[Opening Listed entries section]

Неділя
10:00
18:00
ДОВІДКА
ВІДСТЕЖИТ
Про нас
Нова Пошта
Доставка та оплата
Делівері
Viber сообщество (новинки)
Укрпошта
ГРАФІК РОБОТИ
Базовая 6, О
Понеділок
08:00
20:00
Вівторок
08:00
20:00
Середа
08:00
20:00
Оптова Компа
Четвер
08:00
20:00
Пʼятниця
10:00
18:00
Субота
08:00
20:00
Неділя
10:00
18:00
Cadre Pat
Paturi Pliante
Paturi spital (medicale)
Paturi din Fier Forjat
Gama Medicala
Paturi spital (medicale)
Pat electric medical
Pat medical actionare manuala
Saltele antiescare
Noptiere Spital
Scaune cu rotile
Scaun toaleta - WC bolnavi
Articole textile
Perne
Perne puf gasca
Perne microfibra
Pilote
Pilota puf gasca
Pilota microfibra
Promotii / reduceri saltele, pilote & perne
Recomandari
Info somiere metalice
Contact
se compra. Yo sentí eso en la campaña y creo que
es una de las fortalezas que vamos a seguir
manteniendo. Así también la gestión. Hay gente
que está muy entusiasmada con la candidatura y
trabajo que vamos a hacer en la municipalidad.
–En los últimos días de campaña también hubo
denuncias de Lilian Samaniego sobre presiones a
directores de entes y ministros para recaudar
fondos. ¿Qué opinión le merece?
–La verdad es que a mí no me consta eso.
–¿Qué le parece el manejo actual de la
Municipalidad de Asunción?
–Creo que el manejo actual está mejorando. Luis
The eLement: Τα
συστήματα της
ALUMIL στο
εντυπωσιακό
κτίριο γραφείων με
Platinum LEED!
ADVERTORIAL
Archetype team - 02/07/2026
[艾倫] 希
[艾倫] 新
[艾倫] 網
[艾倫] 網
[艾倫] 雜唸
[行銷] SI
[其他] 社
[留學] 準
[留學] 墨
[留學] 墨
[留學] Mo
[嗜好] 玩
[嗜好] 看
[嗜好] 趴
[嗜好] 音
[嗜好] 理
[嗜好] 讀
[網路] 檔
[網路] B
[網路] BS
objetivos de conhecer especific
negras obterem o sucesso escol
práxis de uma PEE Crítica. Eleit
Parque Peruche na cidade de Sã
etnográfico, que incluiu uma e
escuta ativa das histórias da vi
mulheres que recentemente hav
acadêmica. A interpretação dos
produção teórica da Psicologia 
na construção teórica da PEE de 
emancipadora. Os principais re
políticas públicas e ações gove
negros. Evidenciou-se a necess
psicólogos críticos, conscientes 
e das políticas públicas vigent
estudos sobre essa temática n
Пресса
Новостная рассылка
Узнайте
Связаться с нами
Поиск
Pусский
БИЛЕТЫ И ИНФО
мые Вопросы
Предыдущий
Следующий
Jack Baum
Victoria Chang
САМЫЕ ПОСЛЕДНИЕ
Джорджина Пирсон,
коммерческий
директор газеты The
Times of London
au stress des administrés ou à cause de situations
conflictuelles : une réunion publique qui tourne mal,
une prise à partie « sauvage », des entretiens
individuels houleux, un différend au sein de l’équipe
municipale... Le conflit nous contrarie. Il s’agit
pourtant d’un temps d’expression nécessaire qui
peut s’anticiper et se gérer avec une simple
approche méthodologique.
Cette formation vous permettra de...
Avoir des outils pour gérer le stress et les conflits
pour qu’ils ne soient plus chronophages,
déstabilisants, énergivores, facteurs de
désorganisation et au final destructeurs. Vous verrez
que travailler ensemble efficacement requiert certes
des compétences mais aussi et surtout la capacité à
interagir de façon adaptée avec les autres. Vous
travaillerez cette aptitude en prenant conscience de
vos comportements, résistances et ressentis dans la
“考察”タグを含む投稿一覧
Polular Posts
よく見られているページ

[Closing Listed entries section]

▶ _Problem to work on_
Lines from the records above that hold "microfibra" are the ones to list.

▶ _Result below_
Perne microfibra
Pilota microfibra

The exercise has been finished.